The new book from the bestselling author of Flesh Wounds. A funny and frank look at the way Australia used to be – and just how far we have come. “It was simpler time”. We had more fun back then”. “Everyone could afford a house”. There’s plenty of nostalgia right now for the Australia of the past, but what was it really like? In The Land Before Avocado, Richard Glover takes a journey to an almost unrecognisable Australia. It’s a vivid portrait of a quite peculiar land: a place that is scary and weird, dangerous and incomprehensible, and, now and then, surprisingly appealing. It’s the Australia of his childhood. The Australia of the late ’60s and early ’70s. Let’s break the news now: they didn’t have avocado. It’s a place of funny clothing and food that was appalling, but amusingly so. It also the land of staggeringly awful attitudes – often enshrined in law – towards anybody who didn’t fit in. The Land Before Avocado will make you laugh and cry, be angry and inspired. And leave you wondering how bizarre things were, not so long ago. Most of all it will make you realise how far we’ve come – and how much further we can go.
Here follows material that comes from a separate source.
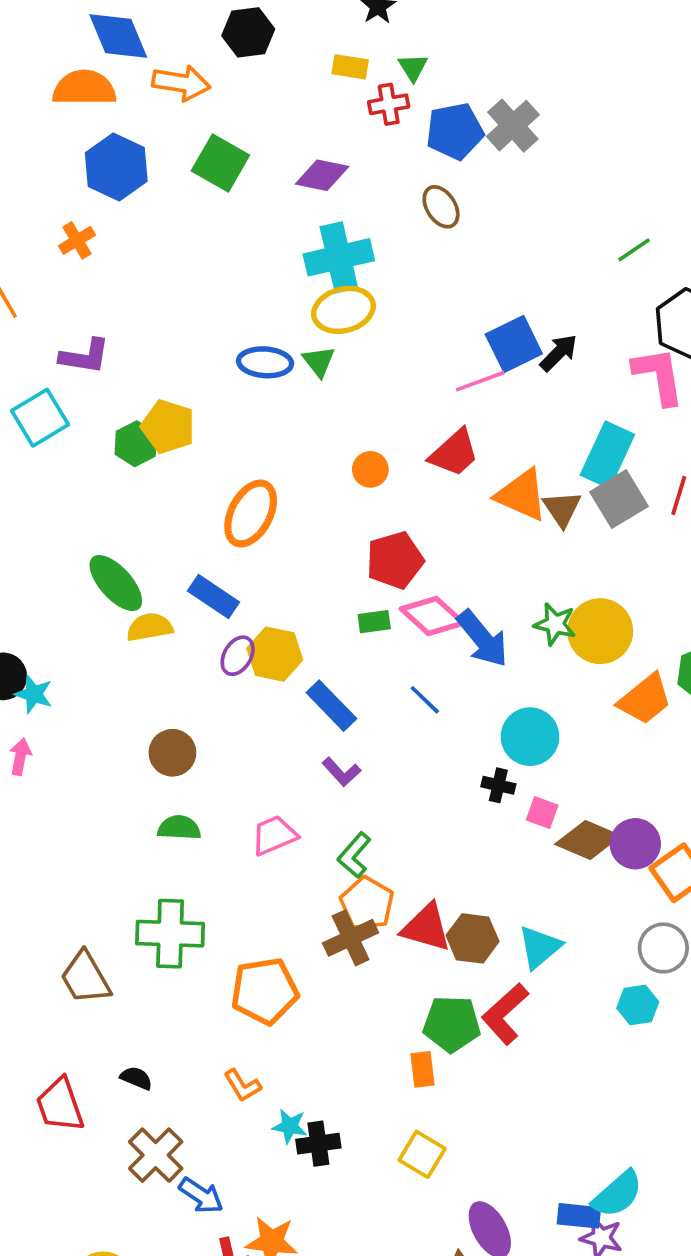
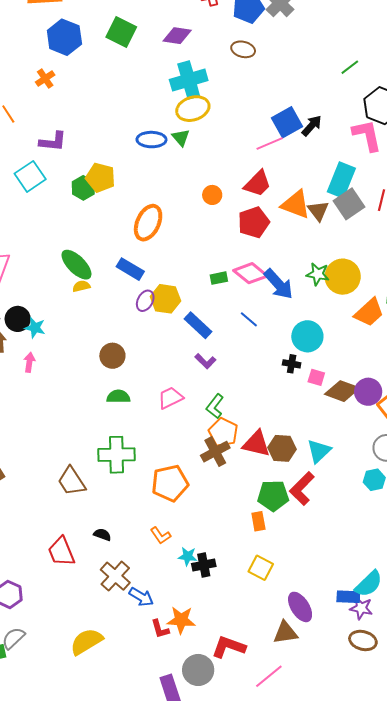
brown ellipse: (441, 207) -> (243, 49), turned -40
red pentagon: (395, 560) -> (254, 222), moved
yellow semicircle: (150, 627) -> (81, 286), moved, size x0.7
I grew up in the 70s and 80s in Australia and I remember much of what he talks about. What I remember distinctly is how mean adults were to children – including parents and grand parents (and no one ever believed the child). Adults felt they could say (and possibly do) anything to children. I remember my neighbour always commenting on my weight. My mother trained my budgie to say ‘[my name] is a nuisance’. I have never thought it was better in the past. This book is both hilarious and sobering; no avocado or alfresco tables, the road toll and treatment of women and children (well anyone that wasn’t a white man).